Melihat dia menatap ku dan bicara dengan nada sedih seperti itu sebenarnya membuat ku merasa ikut sedih.


Tapi kemudian dia tersenyum padaku dan memegang tangan ku secara tiba-tiba.


"Tapi soal makanan kami selalu menyukai sesuatu yang sama, dia suka bakso saya juga suka, dia suka burger saya apalagi, dan milkshake itu adalah minuman kesukaan kami. Iya kan Ras?" tanya nya padaku sambil masih menggenggam tangan ku.


Aku berusaha melepaskan tangan ku dari Panji tapi dia malah menggenggam nya semakin erat.


"Iya kan Ras?" tanya nya lagi karena pertanyaan yang sebelumnya belum aku jawab.


Aku langsung mengangguk kan kepala ku dengan cepat.


"I... iya. Tapi lepasin dulu tangan gue Panjul, sakit tahu!" keluh ku dan akhirnya dia melepaskan tangannya dari tangan ku.


Aku melihat raut wajah pak Yoga makin Bete. Aku jadi bingung mau bicara apa. Tapi kemudian kedua orang tua Panji datang. Mereka terlihat sangat panik dan langsung memeriksa keadaan Panji.


Aku tahu meskipun mereka sibuk, tapi mereka sangat menyayangi Panji. Mereka akan meninggal kan semua pekerjaan mereka dan datang pada putra nya yang tengah mengalami kesulitan.


"Terimakasih pak guru, bapak baik sekali. Bapak sampai mengantarkan Panji ke rumah sakit, datang kerumah untuk memberitahu kami dan juga menunggui Panji sampai kami datang. Semoga Tuhan membalas semua kebaikan pak guru!" ucap Ayah Panji berterima kasih dan mendoakan segala kebaikan pada pak Yoga.


Pak Yoga hanya tersenyum dan mengangguk kan kepalanya beberapa kali. Dia memang terlihat sangat tulus, bukan hanya terlihat, dia memang lah sangat tulus.

__ADS_1


Setelah beberapa saat, pak Yoga pun mengajak ku untuk pulang. Aku pamit pada Bu RT yang juga adalah ibu Panji.


"Rasti sayang, makasih banyak ya. Ibu janji deh KTP kamu besok pasti udah jadi!" ucapnya padaku.


Aku mengangguk senang.


"Makasih Bu RT!" sahut ku.


"Ih Rasti, ibu yang makasih. Kamu tuh selalu baik sama Panji. Kenapa kalian gak pacaran aja sih, kalian tuh kan temenan dari kecil, gak bosen temenan terus...!"


Ucapan Bu RT itu terhenti karena sang suami menyenggol lengan nya.


"Bu, disini juga ada guru mereka. Ibu ngomongin itu ntar aja!" gumam Pak RT.


Ibu Panji hanya tersenyum canggung pada pak Yoga yang wajahnya sedikit suram, sepertinya dia kesal.


"Saya permisi dulu, bapak dan ibu, Panji bapak pulang dulu. Jaga diri kamu baik-baik ya!" seru pak Yoga sebelum mengajak ku keluar dari ruangan rawat Panji.


Sepanjang perjalanan menuju ke mobil, pak Yoga masih diam dan aku hanya berjalan mengikuti nya dari belakang. Aku tidak akan bertanya, karena aku sudah tahu apa yang membuatnya kesal.

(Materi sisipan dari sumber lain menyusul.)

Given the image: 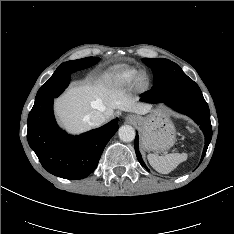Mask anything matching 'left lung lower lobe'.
Returning <instances> with one entry per match:
<instances>
[{"label": "left lung lower lobe", "mask_w": 234, "mask_h": 234, "mask_svg": "<svg viewBox=\"0 0 234 234\" xmlns=\"http://www.w3.org/2000/svg\"><path fill=\"white\" fill-rule=\"evenodd\" d=\"M141 100L151 103L165 102L176 111L191 117L200 125L205 135V147L201 158L203 160L212 138L210 112L200 88L192 79L185 76L169 81L141 94ZM134 147L140 164L147 169L139 152L137 132Z\"/></svg>", "instance_id": "1"}]
</instances>
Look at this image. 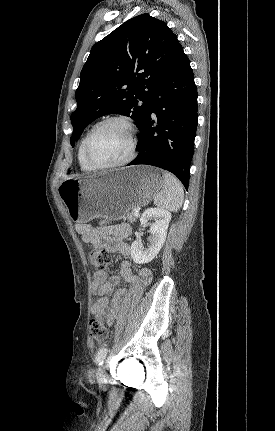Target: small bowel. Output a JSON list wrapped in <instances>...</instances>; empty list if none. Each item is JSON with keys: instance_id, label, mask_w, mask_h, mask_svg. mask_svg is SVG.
<instances>
[{"instance_id": "small-bowel-1", "label": "small bowel", "mask_w": 275, "mask_h": 431, "mask_svg": "<svg viewBox=\"0 0 275 431\" xmlns=\"http://www.w3.org/2000/svg\"><path fill=\"white\" fill-rule=\"evenodd\" d=\"M75 229L85 243L91 244L97 249L120 253L124 257L118 275L109 277L103 271L96 272L92 282V292L97 297L93 299L90 310L96 318L103 319L108 325H112L122 310L124 300L128 297L127 290L116 289L121 279L129 284H134L138 277L147 281L150 274L147 270L134 268L128 260L130 246L125 241L131 231L128 224L103 223L93 226L88 223H78Z\"/></svg>"}]
</instances>
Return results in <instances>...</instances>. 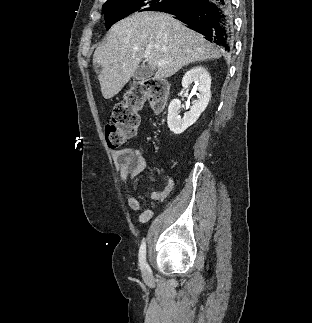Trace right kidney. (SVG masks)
<instances>
[{"instance_id": "ca27d5eb", "label": "right kidney", "mask_w": 312, "mask_h": 323, "mask_svg": "<svg viewBox=\"0 0 312 323\" xmlns=\"http://www.w3.org/2000/svg\"><path fill=\"white\" fill-rule=\"evenodd\" d=\"M191 84L197 86V100L193 102L191 110L186 112L183 118L179 114L181 108L180 100H172L169 104L167 124L168 128H170L171 132H174V134H182L189 126L195 124L200 114L207 108L211 98V78L207 68H204V66H195V68L188 70L182 80V86L183 88H189Z\"/></svg>"}]
</instances>
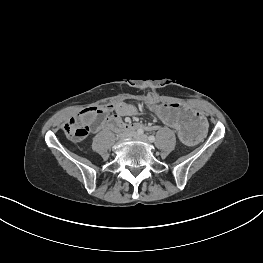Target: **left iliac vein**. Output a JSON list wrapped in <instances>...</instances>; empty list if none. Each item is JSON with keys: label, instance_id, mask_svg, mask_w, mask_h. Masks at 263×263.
Returning <instances> with one entry per match:
<instances>
[{"label": "left iliac vein", "instance_id": "obj_1", "mask_svg": "<svg viewBox=\"0 0 263 263\" xmlns=\"http://www.w3.org/2000/svg\"><path fill=\"white\" fill-rule=\"evenodd\" d=\"M138 138H140L141 140L147 142L148 141V137L145 134H139L137 135Z\"/></svg>", "mask_w": 263, "mask_h": 263}]
</instances>
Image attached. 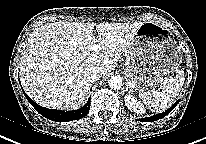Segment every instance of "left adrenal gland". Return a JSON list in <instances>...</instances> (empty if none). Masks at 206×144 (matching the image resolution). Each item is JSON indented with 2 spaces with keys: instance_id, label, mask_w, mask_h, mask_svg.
<instances>
[{
  "instance_id": "left-adrenal-gland-1",
  "label": "left adrenal gland",
  "mask_w": 206,
  "mask_h": 144,
  "mask_svg": "<svg viewBox=\"0 0 206 144\" xmlns=\"http://www.w3.org/2000/svg\"><path fill=\"white\" fill-rule=\"evenodd\" d=\"M126 90H129V86L127 85Z\"/></svg>"
}]
</instances>
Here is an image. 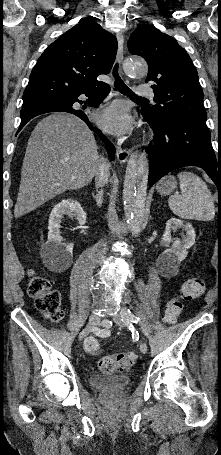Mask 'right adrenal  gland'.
<instances>
[{"instance_id": "obj_1", "label": "right adrenal gland", "mask_w": 221, "mask_h": 455, "mask_svg": "<svg viewBox=\"0 0 221 455\" xmlns=\"http://www.w3.org/2000/svg\"><path fill=\"white\" fill-rule=\"evenodd\" d=\"M92 197L94 198L97 206L101 207L103 204V190L100 189L99 191H97L96 195L94 193H92Z\"/></svg>"}]
</instances>
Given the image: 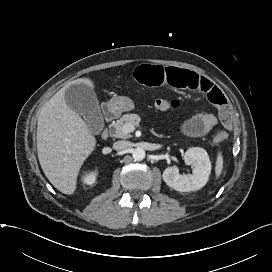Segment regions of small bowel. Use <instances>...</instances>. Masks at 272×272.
Here are the masks:
<instances>
[{
    "mask_svg": "<svg viewBox=\"0 0 272 272\" xmlns=\"http://www.w3.org/2000/svg\"><path fill=\"white\" fill-rule=\"evenodd\" d=\"M134 79L145 86L170 85L203 92L219 110V117L209 113H198L181 126L185 135L200 137L207 134L220 121L224 127H231V110L222 91L206 78L186 69L143 64L136 67Z\"/></svg>",
    "mask_w": 272,
    "mask_h": 272,
    "instance_id": "small-bowel-1",
    "label": "small bowel"
}]
</instances>
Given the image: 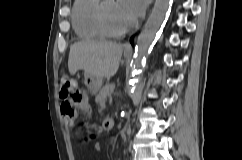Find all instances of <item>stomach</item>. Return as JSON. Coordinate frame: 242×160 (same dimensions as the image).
Here are the masks:
<instances>
[{
    "mask_svg": "<svg viewBox=\"0 0 242 160\" xmlns=\"http://www.w3.org/2000/svg\"><path fill=\"white\" fill-rule=\"evenodd\" d=\"M84 83L91 94H96L102 87V80L93 75H85Z\"/></svg>",
    "mask_w": 242,
    "mask_h": 160,
    "instance_id": "0dacf381",
    "label": "stomach"
}]
</instances>
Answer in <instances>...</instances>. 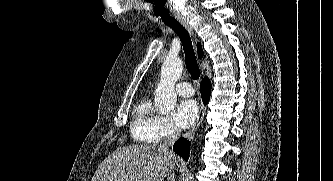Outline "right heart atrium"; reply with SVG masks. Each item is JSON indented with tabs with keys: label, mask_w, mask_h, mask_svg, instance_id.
Wrapping results in <instances>:
<instances>
[{
	"label": "right heart atrium",
	"mask_w": 333,
	"mask_h": 181,
	"mask_svg": "<svg viewBox=\"0 0 333 181\" xmlns=\"http://www.w3.org/2000/svg\"><path fill=\"white\" fill-rule=\"evenodd\" d=\"M155 132L158 140H162L175 137L179 129L170 118L161 116L157 120Z\"/></svg>",
	"instance_id": "1"
}]
</instances>
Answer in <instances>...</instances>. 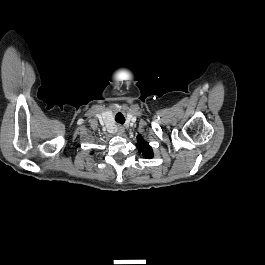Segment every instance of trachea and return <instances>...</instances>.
Masks as SVG:
<instances>
[{
	"label": "trachea",
	"instance_id": "obj_1",
	"mask_svg": "<svg viewBox=\"0 0 265 265\" xmlns=\"http://www.w3.org/2000/svg\"><path fill=\"white\" fill-rule=\"evenodd\" d=\"M115 120L117 123L124 124L125 122V117L119 112L115 116Z\"/></svg>",
	"mask_w": 265,
	"mask_h": 265
}]
</instances>
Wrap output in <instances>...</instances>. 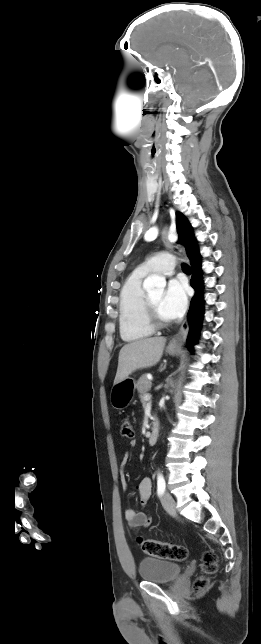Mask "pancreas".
Wrapping results in <instances>:
<instances>
[{
	"label": "pancreas",
	"mask_w": 261,
	"mask_h": 644,
	"mask_svg": "<svg viewBox=\"0 0 261 644\" xmlns=\"http://www.w3.org/2000/svg\"><path fill=\"white\" fill-rule=\"evenodd\" d=\"M136 388L138 390L139 397H140L141 401L144 402V396L151 389V382L147 379L146 375H142L139 378V380H138V382L136 384Z\"/></svg>",
	"instance_id": "cf45deb5"
}]
</instances>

Kami berdua sudah masuk ke dalam mobil, tapi sejak lima menit yang lalu belum ada tanda-tanda kalau pak Yoga akan menyalakan mesin mobilnya. Aku rasa dia sedang berfikir dan belum menemukan jawaban nya. Aku rasa dia takut kalau pikiran nya masih semrawut, dia tidak akan bisa fokus mengemudikan mobilnya.

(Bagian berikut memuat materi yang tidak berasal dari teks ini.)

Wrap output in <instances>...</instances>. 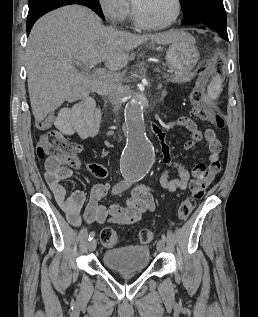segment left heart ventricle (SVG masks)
Returning <instances> with one entry per match:
<instances>
[{"instance_id":"left-heart-ventricle-1","label":"left heart ventricle","mask_w":258,"mask_h":317,"mask_svg":"<svg viewBox=\"0 0 258 317\" xmlns=\"http://www.w3.org/2000/svg\"><path fill=\"white\" fill-rule=\"evenodd\" d=\"M175 4L171 0H153L144 3L140 9V19L147 28L161 26L175 15Z\"/></svg>"}]
</instances>
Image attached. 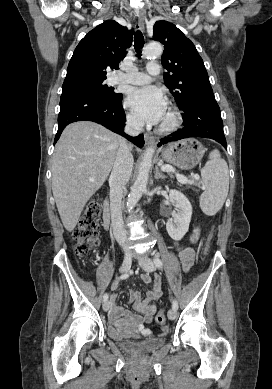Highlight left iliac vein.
I'll return each mask as SVG.
<instances>
[{
    "instance_id": "left-iliac-vein-1",
    "label": "left iliac vein",
    "mask_w": 272,
    "mask_h": 389,
    "mask_svg": "<svg viewBox=\"0 0 272 389\" xmlns=\"http://www.w3.org/2000/svg\"><path fill=\"white\" fill-rule=\"evenodd\" d=\"M139 264L141 265L143 270L146 271V272H152V271L155 270L154 263L147 256L140 257L139 258ZM176 316H177V311L176 310L170 309L168 311V318L170 320H174L176 318Z\"/></svg>"
}]
</instances>
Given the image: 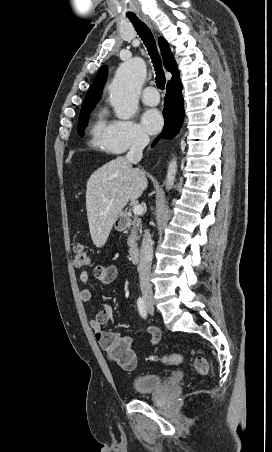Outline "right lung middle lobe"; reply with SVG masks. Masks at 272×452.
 <instances>
[{
    "mask_svg": "<svg viewBox=\"0 0 272 452\" xmlns=\"http://www.w3.org/2000/svg\"><path fill=\"white\" fill-rule=\"evenodd\" d=\"M95 105H96V103L82 105L80 116H79V122H78V131L81 134V136H83L84 129L87 126L88 114L91 110L94 109Z\"/></svg>",
    "mask_w": 272,
    "mask_h": 452,
    "instance_id": "obj_1",
    "label": "right lung middle lobe"
}]
</instances>
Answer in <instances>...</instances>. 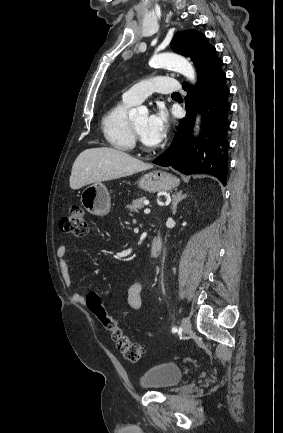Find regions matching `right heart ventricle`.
<instances>
[{
  "instance_id": "e07e8e85",
  "label": "right heart ventricle",
  "mask_w": 283,
  "mask_h": 433,
  "mask_svg": "<svg viewBox=\"0 0 283 433\" xmlns=\"http://www.w3.org/2000/svg\"><path fill=\"white\" fill-rule=\"evenodd\" d=\"M132 106L133 104L122 99L102 117L101 128L103 135L115 149L124 150V146L134 144L132 122L128 116Z\"/></svg>"
}]
</instances>
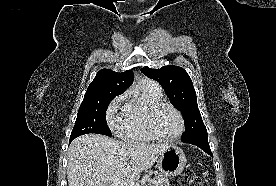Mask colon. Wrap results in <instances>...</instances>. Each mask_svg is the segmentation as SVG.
<instances>
[{
    "mask_svg": "<svg viewBox=\"0 0 276 186\" xmlns=\"http://www.w3.org/2000/svg\"><path fill=\"white\" fill-rule=\"evenodd\" d=\"M174 186H203L202 180L190 171L174 179Z\"/></svg>",
    "mask_w": 276,
    "mask_h": 186,
    "instance_id": "colon-1",
    "label": "colon"
}]
</instances>
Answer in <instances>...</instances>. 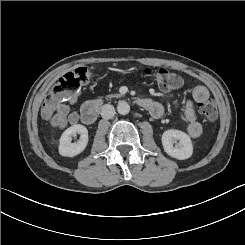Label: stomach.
Wrapping results in <instances>:
<instances>
[{"instance_id":"1","label":"stomach","mask_w":245,"mask_h":245,"mask_svg":"<svg viewBox=\"0 0 245 245\" xmlns=\"http://www.w3.org/2000/svg\"><path fill=\"white\" fill-rule=\"evenodd\" d=\"M133 71H134L133 69L129 68V69H127L125 72L131 73V72H133Z\"/></svg>"}]
</instances>
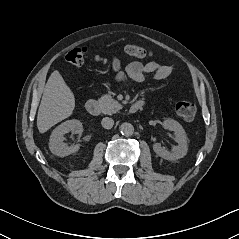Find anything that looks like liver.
<instances>
[{"instance_id":"obj_1","label":"liver","mask_w":239,"mask_h":239,"mask_svg":"<svg viewBox=\"0 0 239 239\" xmlns=\"http://www.w3.org/2000/svg\"><path fill=\"white\" fill-rule=\"evenodd\" d=\"M75 108L73 92L61 74L55 70L49 77L38 109L37 128L44 133L60 121L68 118Z\"/></svg>"}]
</instances>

"Rasti!" panggil pak Yoga padaku.


Aku menoleh, setelah sekian lama hening. Akhirnya aku mendengar pak Yoga bersuara


"Iya kak!" sahut ku dengan lembut.


"Apakah kalau aku ingin menikahi mu setelah kamu lulus nanti, kamu akan bersedia?" tanya nya lagi dan kali ini dia menatap ku dengan mata yang berkaca-kaca.

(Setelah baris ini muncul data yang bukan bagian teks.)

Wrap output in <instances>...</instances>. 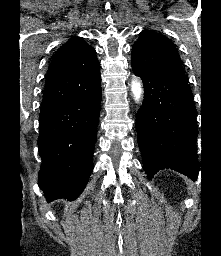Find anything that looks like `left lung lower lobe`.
I'll list each match as a JSON object with an SVG mask.
<instances>
[{"instance_id":"0a47b994","label":"left lung lower lobe","mask_w":221,"mask_h":256,"mask_svg":"<svg viewBox=\"0 0 221 256\" xmlns=\"http://www.w3.org/2000/svg\"><path fill=\"white\" fill-rule=\"evenodd\" d=\"M139 76L144 84V100L136 126L148 178L159 170L172 169L196 180V108L186 77Z\"/></svg>"}]
</instances>
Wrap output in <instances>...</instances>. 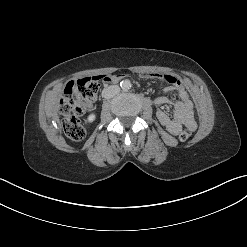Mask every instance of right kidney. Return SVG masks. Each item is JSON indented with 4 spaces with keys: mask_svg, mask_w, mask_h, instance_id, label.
<instances>
[{
    "mask_svg": "<svg viewBox=\"0 0 247 247\" xmlns=\"http://www.w3.org/2000/svg\"><path fill=\"white\" fill-rule=\"evenodd\" d=\"M95 119H96V115L94 113H91L87 118V122L92 123Z\"/></svg>",
    "mask_w": 247,
    "mask_h": 247,
    "instance_id": "obj_1",
    "label": "right kidney"
}]
</instances>
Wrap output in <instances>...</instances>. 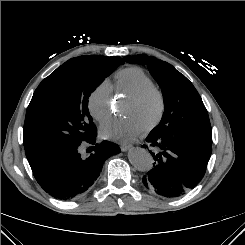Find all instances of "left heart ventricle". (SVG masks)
Here are the masks:
<instances>
[{
	"label": "left heart ventricle",
	"mask_w": 245,
	"mask_h": 245,
	"mask_svg": "<svg viewBox=\"0 0 245 245\" xmlns=\"http://www.w3.org/2000/svg\"><path fill=\"white\" fill-rule=\"evenodd\" d=\"M158 109V96L149 91L138 101L124 103L122 112L133 125L142 131L155 119Z\"/></svg>",
	"instance_id": "b2bd125f"
}]
</instances>
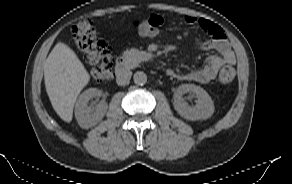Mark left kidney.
Masks as SVG:
<instances>
[{"label":"left kidney","mask_w":292,"mask_h":184,"mask_svg":"<svg viewBox=\"0 0 292 184\" xmlns=\"http://www.w3.org/2000/svg\"><path fill=\"white\" fill-rule=\"evenodd\" d=\"M191 92L195 95L196 105L190 106L182 98V94ZM174 109L187 120H205L214 113V104L209 94L194 84L180 85L174 94Z\"/></svg>","instance_id":"1"}]
</instances>
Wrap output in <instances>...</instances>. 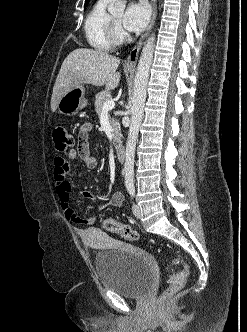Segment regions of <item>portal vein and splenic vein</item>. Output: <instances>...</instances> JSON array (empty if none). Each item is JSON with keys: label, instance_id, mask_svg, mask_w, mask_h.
<instances>
[{"label": "portal vein and splenic vein", "instance_id": "portal-vein-and-splenic-vein-1", "mask_svg": "<svg viewBox=\"0 0 247 332\" xmlns=\"http://www.w3.org/2000/svg\"><path fill=\"white\" fill-rule=\"evenodd\" d=\"M115 107V102L113 100H108L103 105V110H111Z\"/></svg>", "mask_w": 247, "mask_h": 332}]
</instances>
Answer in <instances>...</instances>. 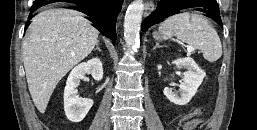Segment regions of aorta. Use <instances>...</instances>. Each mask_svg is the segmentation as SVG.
Listing matches in <instances>:
<instances>
[{"label":"aorta","instance_id":"aorta-1","mask_svg":"<svg viewBox=\"0 0 257 130\" xmlns=\"http://www.w3.org/2000/svg\"><path fill=\"white\" fill-rule=\"evenodd\" d=\"M144 10L142 0H134L128 7L124 20V37L127 47L136 51L139 46V31Z\"/></svg>","mask_w":257,"mask_h":130}]
</instances>
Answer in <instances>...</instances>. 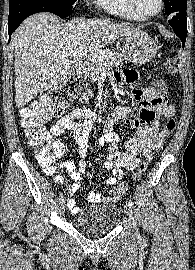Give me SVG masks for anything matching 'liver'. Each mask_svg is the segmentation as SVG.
Wrapping results in <instances>:
<instances>
[{
    "mask_svg": "<svg viewBox=\"0 0 195 270\" xmlns=\"http://www.w3.org/2000/svg\"><path fill=\"white\" fill-rule=\"evenodd\" d=\"M138 27L107 19H74L62 23L51 13L28 17L13 33L15 102L18 108L39 93L62 83L70 73L72 51H99ZM65 52V53H64Z\"/></svg>",
    "mask_w": 195,
    "mask_h": 270,
    "instance_id": "1",
    "label": "liver"
}]
</instances>
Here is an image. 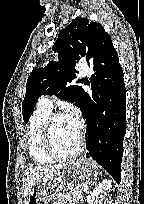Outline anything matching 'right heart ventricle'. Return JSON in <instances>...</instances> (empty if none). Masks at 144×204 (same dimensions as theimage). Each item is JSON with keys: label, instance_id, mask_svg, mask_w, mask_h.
Listing matches in <instances>:
<instances>
[{"label": "right heart ventricle", "instance_id": "right-heart-ventricle-1", "mask_svg": "<svg viewBox=\"0 0 144 204\" xmlns=\"http://www.w3.org/2000/svg\"><path fill=\"white\" fill-rule=\"evenodd\" d=\"M50 114L51 109L38 104L29 119L27 127L29 155L31 160L38 165L50 164L55 160L47 154L43 146V130Z\"/></svg>", "mask_w": 144, "mask_h": 204}]
</instances>
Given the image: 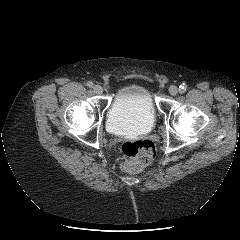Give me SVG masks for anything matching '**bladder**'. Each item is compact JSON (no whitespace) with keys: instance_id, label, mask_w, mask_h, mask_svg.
Wrapping results in <instances>:
<instances>
[{"instance_id":"bladder-1","label":"bladder","mask_w":240,"mask_h":240,"mask_svg":"<svg viewBox=\"0 0 240 240\" xmlns=\"http://www.w3.org/2000/svg\"><path fill=\"white\" fill-rule=\"evenodd\" d=\"M157 109L150 89L138 82L122 87L107 111L106 125L113 134H143L153 129Z\"/></svg>"}]
</instances>
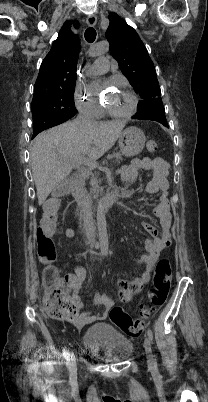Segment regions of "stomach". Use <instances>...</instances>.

Aku tidak tahu harus menjawab apa, bukan karena aku ingin kuliah dan menjadi apalah, karena aku juga tidak ingat cita-cita ku apa. Dan untuk saat ini aku memang hanya ingin lulus saja. Selebihnya akan aku lihat nanti, tapi menikah?


Aku masih diam, sebenarnya aku tidak suka mendengar kata itu. Pernikahan! itu membuat ku kesal, pernikahan ayah dan ibu ku berakhir dengan tidak bahagia, aku benar-benar tidak suka kata itu di tujukan padaku.


"Kamu tidak mau menikah dengan ku?" tanya pak Yoga lagi.


"Kak, aku bahkan belum punya KTP loh!" jawab ku memberikan alasan yang logis.


Dia tersenyum kecut.


"Kamu tidak dengar atau pura-pura tidak dengar Rasti? yang aku tanyakan adalah setelah kamu lulus sekolah....!"


Aku langsung merangkul lengan pak Yoga, membuatnya berhenti bertanya.


"Kak, kenapa harus memikirkan hal yang masih belum terjadi. Kakak tahu kan otakku ini minimalis, tidak tahu juga tahun depan bisa lulus atau tidak. Aku tidak mau memberi harapan pada kak Yoga. Tapi aku akan berusaha!" jelas ku panjang lebar.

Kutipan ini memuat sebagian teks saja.